**Requirement**
Repeat each line of the data below exactly, but skip the pictures.

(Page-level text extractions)
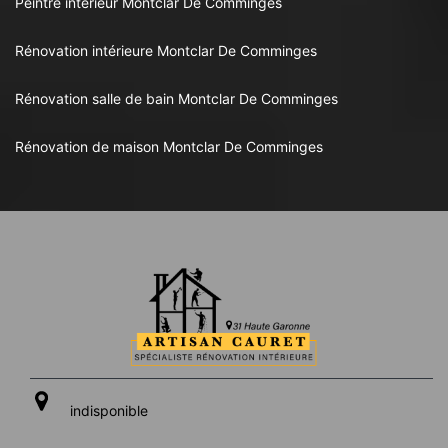
Peintre intérieur Montclar De Comminges
Rénovation intérieure Montclar De Comminges
Rénovation salle de bain Montclar De Comminges
Rénovation de maison Montclar De Comminges
indisponible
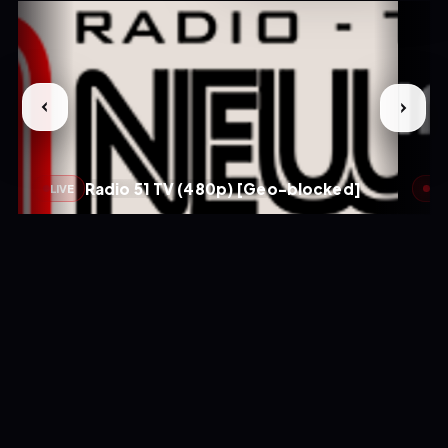
Radio 51 TV (480p) [Geo-blocked]
LIVE
LIV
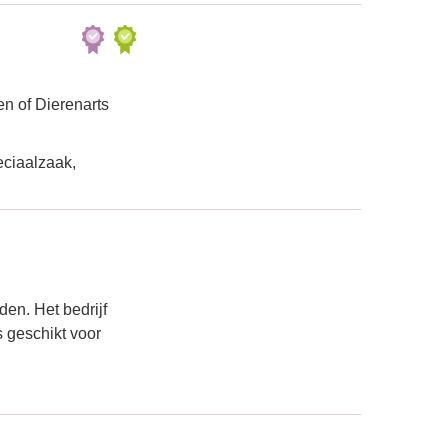
n of Dierenarts
eciaalzaak,
en. Het bedrijf
s geschikt voor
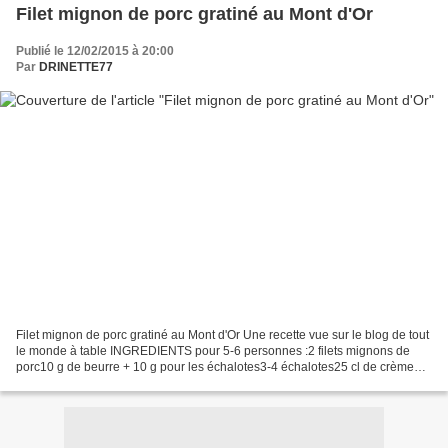
Filet mignon de porc gratiné au Mont d'Or
Publié le 12/02/2015 à 20:00
Par
DRINETTE77
Filet mignon de porc gratiné au Mont d'Or Une recette vue sur le blog de tout
le monde à table INGREDIENTS pour 5-6 personnes :2 filets mignons de
porc10 g de beurre + 10 g pour les échalotes3-4 échalotes25 cl de crème
liquide entière350-400 g de mont...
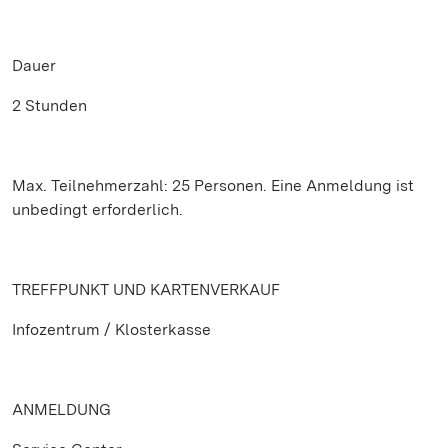
Dauer
2 Stunden
Max. Teilnehmerzahl: 25 Personen. Eine Anmeldung ist
unbedingt erforderlich.
TREFFPUNKT UND KARTENVERKAUF
Infozentrum / Klosterkasse
ANMELDUNG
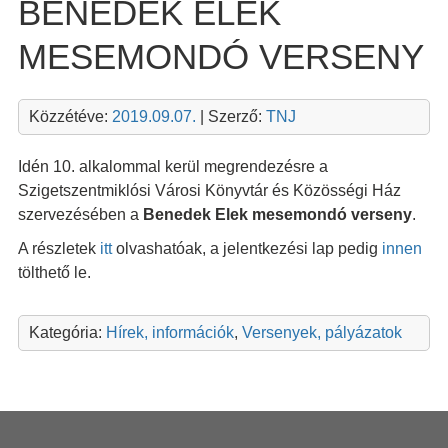
BENEDEK ELEK
MESEMONDÓ VERSENY
Közzétéve:
2019.09.07.
| Szerző:
TNJ
Idén 10. alkalommal kerül megrendezésre a
Szigetszentmiklósi Városi Könyvtár és Közösségi Ház
szervezésében a
Benedek Elek mesemondó verseny
.
A részletek
itt
olvashatóak, a jelentkezési lap pedig
innen
tölthető le.
Kategória:
Hírek, információk
,
Versenyek, pályázatok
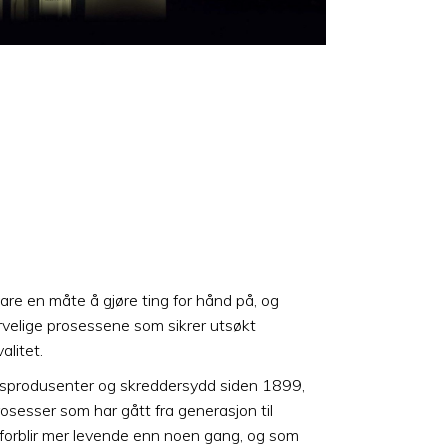
vare en måte å gjøre ting for hånd på, og
velige prosessene som sikrer utsøkt
alitet.
ysprodusenter og skreddersydd siden 1899,
sesser som har gått fra generasjon til
 forblir mer levende enn noen gang, og som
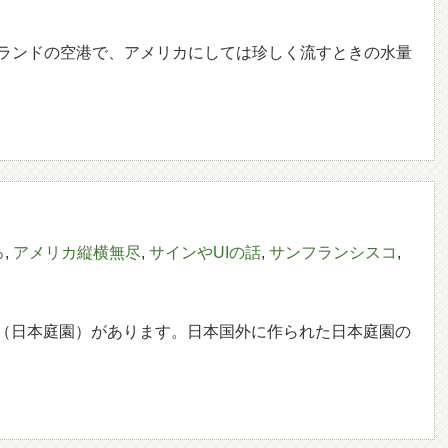
ランドの空港で、アメリカにしては珍しく流すときの水量
ろ
,
アメリカ縦横無尽
,
サインやUIの話
,
サンフランシスコ
,
arden（日本庭園）があります。日本国外に作られた日本庭園の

**Output of the exercise**
Peintre intérieur Montclar De Comminges
Rénovation intérieure Montclar De Comminges
Rénovation salle de bain Montclar De Comminges
Rénovation de maison Montclar De Comminges
indisponible
Radio 51 TV (480p) [Geo-blocked]
LIVE
LIV
n of Dierenarts
eciaalzaak,
en. Het bedrijf
s geschikt voor
Filet mignon de porc gratiné au Mont d'Or
Publié le 12/02/2015 à 20:00
Par
DRINETTE77
Filet mignon de porc gratiné au Mont d'Or Une recette vue sur le blog de tout
le monde à table INGREDIENTS pour 5-6 personnes :2 filets mignons de
porc10 g de beurre + 10 g pour les échalotes3-4 échalotes25 cl de crème
liquide entière350-400 g de mont...
Dauer
2 Stunden
Max. Teilnehmerzahl: 25 Personen. Eine Anmeldung ist
unbedingt erforderlich.
TREFFPUNKT UND KARTENVERKAUF
Infozentrum / Klosterkasse
ANMELDUNG
BENEDEK ELEK
MESEMONDÓ VERSENY
Közzétéve:
2019.09.07.
| Szerző:
TNJ
Idén 10. alkalommal kerül megrendezésre a
Szigetszentmiklósi Városi Könyvtár és Közösségi Ház
szervezésében a
Benedek Elek mesemondó verseny
.
A részletek
itt
olvashatóak, a jelentkezési lap pedig
innen
tölthető le.
Kategória:
Hírek, információk
,
Versenyek, pályázatok
vare en måte å gjøre ting for hånd på, og
velige prosessene som sikrer utsøkt
alitet.
ysprodusenter og skreddersydd siden 1899,
sesser som har gått fra generasjon til
 forblir mer levende enn noen gang, og som
ランドの空港で、アメリカにしては珍しく流すときの水量
ろ
,
アメリカ縦横無尽
,
サインやUIの話
,
サンフランシスコ
,
arden（日本庭園）があります。日本国外に作られた日本庭園の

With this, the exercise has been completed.